Der em.Prof. Wolfang Siemann UNI München stieß in Prag durch Zufall auf den unentdeckten Nachlass Metternichs mit tausenden Briefen und Dokumenten, worüber er ein neues Buch "Metternich - Stratege und Visionär" schrieb.
Wieweit seine neuen Erkenntnisse auch Schönfärberei sind, kann ich nicht beurteilen:
o Metternich sicherte Österreichs Macht in Deutschland, Italien und Osteuropa ab, etablierte die glanzvollste Zeit des Habsburgerreichs, das nach ihm nur mehr an Glanz und Bedeutung verlor.
o Metternich war ein Freund des englischen Parlamentarismus und studierte ihn.
o Er war auch damals schon frühindustrieller Unternehmer mit Eisenhochöfen (Kapitalist) in Westböhmen, die er besaß.
o Er war ein Anhänger des Freihandels, wurde jedoch vom Kaiser zurückgepfiffen (Thema "Deutsche Zollunion" )
o Toleranzpolitiker gegenüber Ausländern
o Er war ein "Gesinnungs-Pazifist. KRIEG ist "keine Fortsetzung der Politik mit anderen Mitteln, sondern gescheiterte Politik".
o Er trat für die politische Emanzipation der Frau ein
o Der Metternich'sche Polizeistaat sollte dem Schutz vor Attentaten dienen, das Spitzelsystem lernte er von Napoleon.
o Metternich war ein Europäer im Herzen
o Dass er die Liberalen und Freisinnigen wirklich so hasste, sei ein falsches Diktum der unter Zensur gestandenen Medien gewesen
o Er hat auch in die Verfassung die Klausel gebracht, dass kein Herrscher ohne Parlamentsmehrheit die Verfassung beseitigen dürfe.
Er verehrte die englische Verfassung, sei daher nicht nur ein Restitutionspolitiker gewesen.
o Metternich konnte auch vieles nicht durchsetzen, weil es der Kaiser nicht wollte. Überdies seien die Kaiserbilder von unseren Urgroßeltern viel zu sehr glorifiziert worden (Kaiser Franz Joseph I Mythos - von 1848 bis zu seinem Tod im Jahr 1916 war er Kaiser von Österreich. Mit nahezu 68 Jahren übertraf er jeden anderen Regenten seiner Dynastie)

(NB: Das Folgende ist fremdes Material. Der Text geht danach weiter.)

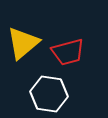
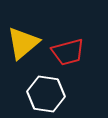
white hexagon: moved 3 px left
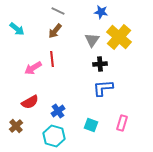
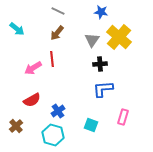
brown arrow: moved 2 px right, 2 px down
blue L-shape: moved 1 px down
red semicircle: moved 2 px right, 2 px up
pink rectangle: moved 1 px right, 6 px up
cyan hexagon: moved 1 px left, 1 px up
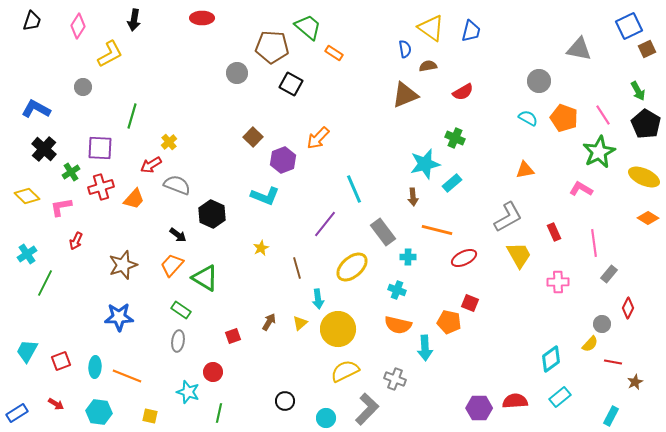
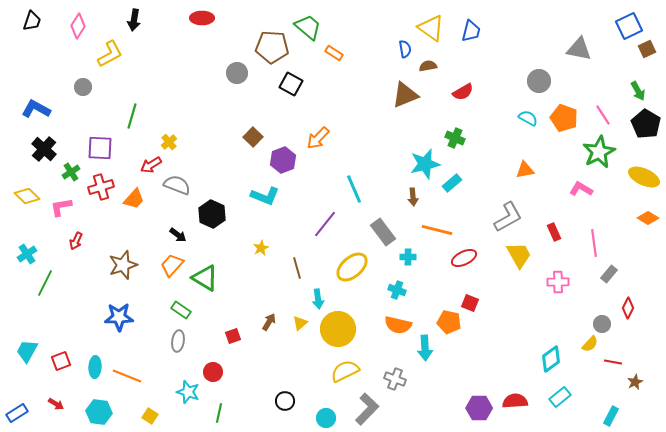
yellow square at (150, 416): rotated 21 degrees clockwise
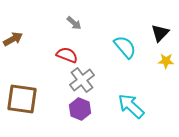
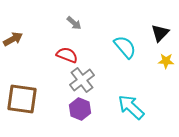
cyan arrow: moved 1 px down
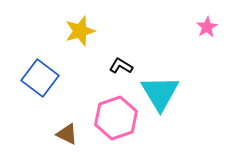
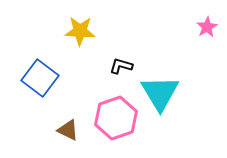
yellow star: rotated 20 degrees clockwise
black L-shape: rotated 15 degrees counterclockwise
brown triangle: moved 1 px right, 4 px up
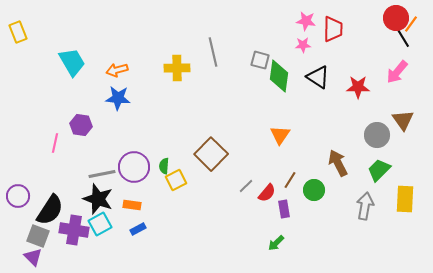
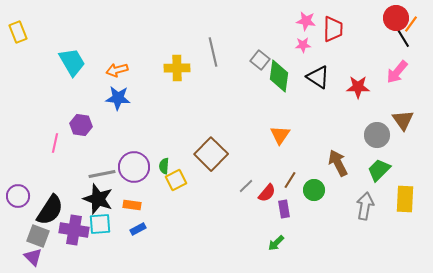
gray square at (260, 60): rotated 24 degrees clockwise
cyan square at (100, 224): rotated 25 degrees clockwise
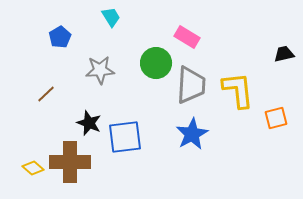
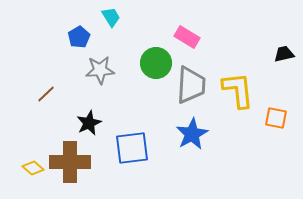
blue pentagon: moved 19 px right
orange square: rotated 25 degrees clockwise
black star: rotated 25 degrees clockwise
blue square: moved 7 px right, 11 px down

o Keine Nation durfte nach Metternich die Oberhand im Vielvölkerstaat gewinnen, nur so könne der Frieden gesichert werden und dafür müsse der Kaiser sorgen.!
o Was heutige Politiker im GGs. zu Metternich nicht haben:
Er fuhr mit der Kutsche als mobiler Staatskanzler quer durch Europa, war ein selbstreflektierender Mensch und konnte in historischen Zusammenhängen kontextual denken. Er wollte mit der Rettung des morschen Habsburgerreiches den Frieden innerhalb der Nationalitäten retten, indem der Kaiser darüberstand.
Obwohl ich ansonsten kein Freund der Aristokratie bin, muss man Metternichs diplomatische Fähigkeiten anerkennen und Henry Kissinger hat viel von ihm gelernt und über ihn sogar eine Arbeit geschrieben. Das überall auch Schönfärberei dahinterstecken könnte, will ich hier nicht beurteilen.
Metternich-Zitat:
"In meinem ganzen Leben habe ich nur zehn oder zwölf Menschen gekannt, mit denen zu sprechen eine Freude war. Sie hielten sich an das Thema, wiederholten sich nicht, sprachen nicht von sich selbst, hörten nicht auf die eigenen Worte, waren zu gebildet um sich in Gemeinplätze zu verlieren und hatten genügend Takt und guten Geschmack, nicht die eigene Person über das Thema zu stellen".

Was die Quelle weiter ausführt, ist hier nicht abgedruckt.